▸ Action item: Report back every line of the entries that contains "Abtropfgewicht", exactly as written.

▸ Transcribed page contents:
:::::

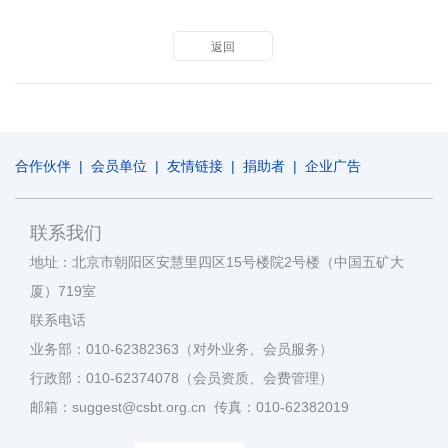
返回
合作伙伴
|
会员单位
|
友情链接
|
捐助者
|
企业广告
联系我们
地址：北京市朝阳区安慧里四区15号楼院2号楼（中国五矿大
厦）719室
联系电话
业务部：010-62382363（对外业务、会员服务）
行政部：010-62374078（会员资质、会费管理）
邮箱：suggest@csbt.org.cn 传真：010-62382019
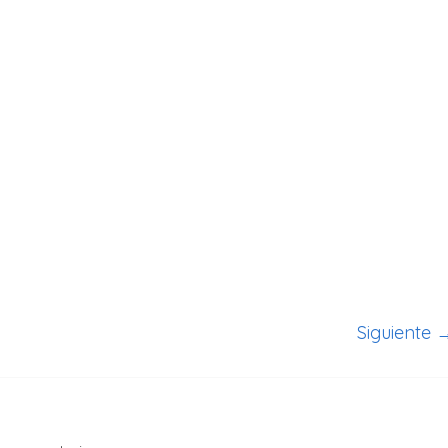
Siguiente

:::::

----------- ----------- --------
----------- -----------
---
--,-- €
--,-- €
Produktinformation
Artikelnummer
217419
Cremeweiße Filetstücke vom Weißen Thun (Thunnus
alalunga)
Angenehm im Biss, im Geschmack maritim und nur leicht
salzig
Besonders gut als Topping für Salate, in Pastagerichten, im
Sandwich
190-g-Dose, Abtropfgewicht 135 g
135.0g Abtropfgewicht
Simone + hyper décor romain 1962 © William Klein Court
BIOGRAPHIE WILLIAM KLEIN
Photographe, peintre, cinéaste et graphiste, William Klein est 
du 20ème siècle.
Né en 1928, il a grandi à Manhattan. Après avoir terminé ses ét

:::::

▸ Task solution:
190-g-Dose, Abtropfgewicht 135 g
135.0g Abtropfgewicht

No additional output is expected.